- _Data for processing_:
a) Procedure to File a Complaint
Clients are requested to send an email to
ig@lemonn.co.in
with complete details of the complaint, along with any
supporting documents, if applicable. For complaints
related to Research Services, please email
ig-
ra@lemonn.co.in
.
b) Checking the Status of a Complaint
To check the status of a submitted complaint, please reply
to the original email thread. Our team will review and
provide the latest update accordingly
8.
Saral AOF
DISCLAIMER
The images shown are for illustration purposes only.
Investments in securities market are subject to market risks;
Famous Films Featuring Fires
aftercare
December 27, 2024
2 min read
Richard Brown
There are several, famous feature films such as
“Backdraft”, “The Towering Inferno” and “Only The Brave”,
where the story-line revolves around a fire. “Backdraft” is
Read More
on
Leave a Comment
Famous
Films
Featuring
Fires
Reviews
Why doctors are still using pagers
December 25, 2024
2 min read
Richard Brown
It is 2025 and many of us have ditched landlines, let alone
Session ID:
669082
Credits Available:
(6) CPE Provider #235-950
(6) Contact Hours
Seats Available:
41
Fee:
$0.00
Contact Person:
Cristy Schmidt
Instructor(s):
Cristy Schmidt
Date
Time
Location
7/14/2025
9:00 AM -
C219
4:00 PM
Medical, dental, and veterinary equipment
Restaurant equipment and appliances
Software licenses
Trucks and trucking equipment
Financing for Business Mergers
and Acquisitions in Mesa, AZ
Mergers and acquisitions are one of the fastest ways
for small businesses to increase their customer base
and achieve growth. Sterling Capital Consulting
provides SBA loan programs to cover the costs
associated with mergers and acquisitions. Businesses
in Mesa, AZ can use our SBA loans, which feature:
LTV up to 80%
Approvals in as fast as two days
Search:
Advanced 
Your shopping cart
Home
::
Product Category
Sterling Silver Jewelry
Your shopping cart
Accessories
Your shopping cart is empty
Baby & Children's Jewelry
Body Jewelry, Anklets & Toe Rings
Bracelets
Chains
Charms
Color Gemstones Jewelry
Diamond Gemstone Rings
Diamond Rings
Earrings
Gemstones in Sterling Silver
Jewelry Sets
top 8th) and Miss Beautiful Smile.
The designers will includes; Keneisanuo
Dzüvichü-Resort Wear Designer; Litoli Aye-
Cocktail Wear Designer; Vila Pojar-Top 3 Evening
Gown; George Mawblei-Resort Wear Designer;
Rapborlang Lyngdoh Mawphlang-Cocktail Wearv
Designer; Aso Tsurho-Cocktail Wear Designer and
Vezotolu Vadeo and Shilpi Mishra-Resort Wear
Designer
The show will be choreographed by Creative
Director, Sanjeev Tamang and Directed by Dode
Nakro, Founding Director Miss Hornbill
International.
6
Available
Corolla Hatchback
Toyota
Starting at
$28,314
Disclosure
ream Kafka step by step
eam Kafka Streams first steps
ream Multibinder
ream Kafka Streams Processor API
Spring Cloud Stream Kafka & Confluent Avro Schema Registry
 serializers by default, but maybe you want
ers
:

- _Work item_: In full and without edits, return the listing.

- _Answer box_:
a) Procedure to File a Complaint
Clients are requested to send an email to
ig@lemonn.co.in
with complete details of the complaint, along with any
supporting documents, if applicable. For complaints
related to Research Services, please email
ig-
ra@lemonn.co.in
.
b) Checking the Status of a Complaint
To check the status of a submitted complaint, please reply
to the original email thread. Our team will review and
provide the latest update accordingly
8.
Saral AOF
DISCLAIMER
The images shown are for illustration purposes only.
Investments in securities market are subject to market risks;
Famous Films Featuring Fires
aftercare
December 27, 2024
2 min read
Richard Brown
There are several, famous feature films such as
“Backdraft”, “The Towering Inferno” and “Only The Brave”,
where the story-line revolves around a fire. “Backdraft” is
Read More
on
Leave a Comment
Famous
Films
Featuring
Fires
Reviews
Why doctors are still using pagers
December 25, 2024
2 min read
Richard Brown
It is 2025 and many of us have ditched landlines, let alone
Session ID:
669082
Credits Available:
(6) CPE Provider #235-950
(6) Contact Hours
Seats Available:
41
Fee:
$0.00
Contact Person:
Cristy Schmidt
Instructor(s):
Cristy Schmidt
Date
Time
Location
7/14/2025
9:00 AM -
C219
4:00 PM
Medical, dental, and veterinary equipment
Restaurant equipment and appliances
Software licenses
Trucks and trucking equipment
Financing for Business Mergers
and Acquisitions in Mesa, AZ
Mergers and acquisitions are one of the fastest ways
for small businesses to increase their customer base
and achieve growth. Sterling Capital Consulting
provides SBA loan programs to cover the costs
associated with mergers and acquisitions. Businesses
in Mesa, AZ can use our SBA loans, which feature:
LTV up to 80%
Approvals in as fast as two days
Search:
Advanced 
Your shopping cart
Home
::
Product Category
Sterling Silver Jewelry
Your shopping cart
Accessories
Your shopping cart is empty
Baby & Children's Jewelry
Body Jewelry, Anklets & Toe Rings
Bracelets
Chains
Charms
Color Gemstones Jewelry
Diamond Gemstone Rings
Diamond Rings
Earrings
Gemstones in Sterling Silver
Jewelry Sets
top 8th) and Miss Beautiful Smile.
The designers will includes; Keneisanuo
Dzüvichü-Resort Wear Designer; Litoli Aye-
Cocktail Wear Designer; Vila Pojar-Top 3 Evening
Gown; George Mawblei-Resort Wear Designer;
Rapborlang Lyngdoh Mawphlang-Cocktail Wearv
Designer; Aso Tsurho-Cocktail Wear Designer and
Vezotolu Vadeo and Shilpi Mishra-Resort Wear
Designer
The show will be choreographed by Creative
Director, Sanjeev Tamang and Directed by Dode
Nakro, Founding Director Miss Hornbill
International.
6
Available
Corolla Hatchback
Toyota
Starting at
$28,314
Disclosure
ream Kafka step by step
eam Kafka Streams first steps
ream Multibinder
ream Kafka Streams Processor API
Spring Cloud Stream Kafka & Confluent Avro Schema Registry
 serializers by default, but maybe you want
ers
:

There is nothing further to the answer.